- _Aim of the exercise_:
The word "copy" appears in some lines of the entries. Say how many, and give nothing but the number.

◆ ◆ ◆

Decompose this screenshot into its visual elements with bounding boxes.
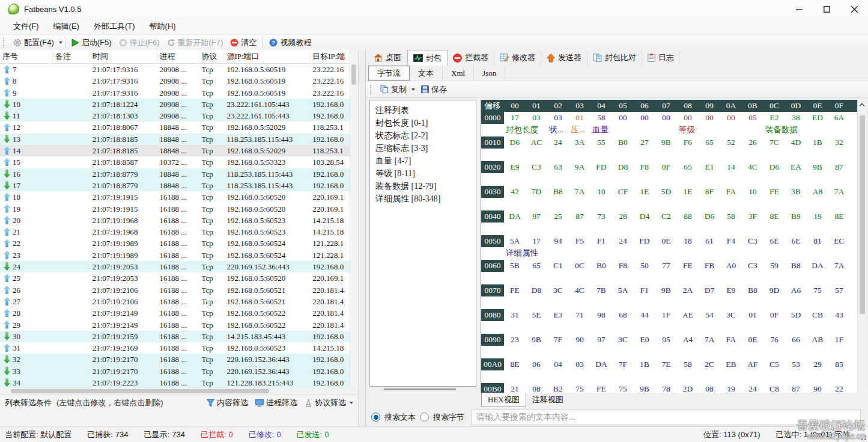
- hex-byte[interactable]: D6: [504, 138, 526, 147]
- hex-byte[interactable]: 26: [742, 138, 763, 147]
- hex-byte[interactable]: 3F: [742, 212, 763, 221]
- hex-byte[interactable]: 10: [590, 187, 612, 197]
- hex-byte[interactable]: D8: [612, 162, 634, 172]
- hex-byte[interactable]: CF: [612, 187, 634, 197]
- hex-byte[interactable]: FD: [590, 162, 612, 172]
- table-row[interactable]: 29 21:07:19:2149 16188 ...Tcp 192.168.0.…: [0, 319, 350, 331]
- hex-byte[interactable]: 66: [785, 335, 807, 345]
- hex-byte[interactable]: 43: [828, 310, 850, 320]
- hex-byte[interactable]: D8: [526, 286, 547, 295]
- hex-byte[interactable]: 31: [504, 310, 526, 320]
- hex-byte[interactable]: 75: [807, 286, 828, 295]
- tab-封包[interactable]: 封包: [407, 50, 448, 66]
- hex-byte[interactable]: 32: [828, 138, 850, 147]
- hex-byte[interactable]: B8: [785, 261, 807, 271]
- close-button[interactable]: [840, 0, 868, 18]
- toolbar-grip[interactable]: [3, 38, 7, 48]
- resize-grip[interactable]: [864, 438, 866, 440]
- toolbar-button[interactable]: 启动(F5): [68, 36, 115, 49]
- hex-byte[interactable]: 2C: [699, 360, 720, 369]
- hex-byte[interactable]: 03: [526, 113, 547, 123]
- hex-byte[interactable]: 53: [785, 360, 807, 369]
- hex-byte[interactable]: B2: [547, 384, 569, 393]
- hex-byte[interactable]: 71: [569, 310, 590, 320]
- hex-byte[interactable]: 17: [526, 236, 547, 246]
- hex-view[interactable]: 偏移 000102030405060708090A0B0C0D0E0F 0000…: [481, 100, 857, 393]
- hex-byte[interactable]: 78: [655, 384, 677, 393]
- hex-byte[interactable]: 6E: [763, 236, 785, 246]
- table-row[interactable]: 13 21:07:18:8185 18848 ...Tcp 118.253.18…: [0, 134, 350, 145]
- capture-table-hscrollbar[interactable]: [0, 388, 358, 394]
- hex-byte[interactable]: 5D: [785, 310, 807, 320]
- hex-byte[interactable]: 1E: [677, 187, 699, 197]
- hex-byte[interactable]: 0F: [655, 162, 677, 172]
- hex-byte[interactable]: 22: [828, 384, 850, 393]
- hex-byte[interactable]: 52: [720, 138, 742, 147]
- hex-byte[interactable]: 4C: [569, 286, 590, 295]
- hex-byte[interactable]: 19: [720, 384, 742, 393]
- hex-byte[interactable]: A4: [677, 335, 699, 345]
- tab-日志[interactable]: 日志: [642, 50, 680, 66]
- hex-byte[interactable]: B0: [590, 261, 612, 271]
- hex-byte[interactable]: 01: [569, 113, 590, 123]
- hex-byte[interactable]: 1B: [634, 360, 655, 369]
- radio-搜索文本[interactable]: [371, 413, 380, 422]
- hex-byte[interactable]: 9B: [807, 162, 828, 172]
- hex-byte[interactable]: AC: [526, 138, 547, 147]
- hex-byte[interactable]: FD: [634, 236, 655, 246]
- copy-dropdown-caret[interactable]: [411, 88, 415, 91]
- hex-byte[interactable]: 90: [569, 335, 590, 345]
- hex-byte[interactable]: 9B: [655, 138, 677, 147]
- hex-byte[interactable]: 97: [526, 212, 547, 221]
- hex-byte[interactable]: 08: [699, 384, 720, 393]
- hex-byte[interactable]: F1: [590, 236, 612, 246]
- hex-byte[interactable]: 4C: [742, 162, 763, 172]
- table-row[interactable]: 8 21:07:17:9316 20908 ...Tcp 192.168.0.5…: [0, 75, 350, 87]
- hex-byte[interactable]: 29: [807, 360, 828, 369]
- hex-byte[interactable]: 9B: [526, 335, 547, 345]
- hex-byte[interactable]: 44: [634, 310, 655, 320]
- annotation-item[interactable]: 压缩标志 [3-3]: [375, 142, 470, 155]
- hex-byte[interactable]: 7A: [828, 187, 850, 197]
- hex-byte[interactable]: 88: [677, 212, 699, 221]
- subtab-文本[interactable]: 文本: [410, 66, 443, 81]
- hex-byte[interactable]: 14: [720, 162, 742, 172]
- hex-byte[interactable]: 65: [699, 138, 720, 147]
- hex-byte[interactable]: 87: [569, 212, 590, 221]
- hex-byte[interactable]: 98: [590, 310, 612, 320]
- hex-byte[interactable]: FE: [677, 261, 699, 271]
- hex-byte[interactable]: C3: [742, 261, 763, 271]
- hex-byte[interactable]: 61: [699, 236, 720, 246]
- annotation-item[interactable]: 封包长度 [0-1]: [375, 117, 470, 129]
- hex-byte[interactable]: 5A: [504, 236, 526, 246]
- hex-byte[interactable]: 3A: [569, 138, 590, 147]
- hex-byte[interactable]: 2D: [677, 384, 699, 393]
- menu-item[interactable]: 帮助(H): [142, 19, 183, 34]
- hex-byte[interactable]: 8E: [763, 212, 785, 221]
- table-row[interactable]: 20 21:07:19:1968 16188 ...Tcp 192.168.0.…: [0, 215, 350, 226]
- hex-byte[interactable]: 77: [655, 261, 677, 271]
- hex-byte[interactable]: F1: [634, 286, 655, 295]
- hex-byte[interactable]: A8: [807, 187, 828, 197]
- hex-byte[interactable]: 65: [526, 261, 547, 271]
- table-row[interactable]: 12 21:07:18:8067 18848 ...Tcp 192.168.0.…: [0, 121, 350, 133]
- hex-byte[interactable]: 00: [699, 113, 720, 123]
- hex-byte[interactable]: 05: [742, 113, 763, 123]
- hex-byte[interactable]: 75: [612, 384, 634, 393]
- hex-byte[interactable]: 04: [547, 360, 569, 369]
- hex-byte[interactable]: 21: [504, 384, 526, 393]
- hex-byte[interactable]: 57: [828, 286, 850, 295]
- hex-byte[interactable]: 10: [742, 187, 763, 197]
- hex-byte[interactable]: FE: [590, 384, 612, 393]
- hex-byte[interactable]: AB: [807, 335, 828, 345]
- table-row[interactable]: 7 21:07:17:9316 20908 ...Tcp 192.168.0.5…: [0, 64, 350, 75]
- hex-byte[interactable]: E9: [720, 286, 742, 295]
- hex-byte[interactable]: 95: [655, 335, 677, 345]
- hex-byte[interactable]: 42: [504, 187, 526, 197]
- hex-byte[interactable]: 1B: [807, 138, 828, 147]
- copy-button[interactable]: 复制: [377, 83, 410, 96]
- table-row[interactable]: 24 21:07:19:2053 16188 ...Tcp 220.169.15…: [0, 261, 350, 272]
- tab-发送器[interactable]: 发送器: [541, 50, 587, 66]
- scroll-up-icon[interactable]: [859, 102, 865, 108]
- hex-byte[interactable]: FA: [720, 187, 742, 197]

◆ ◆ ◆

- _Task response_:
2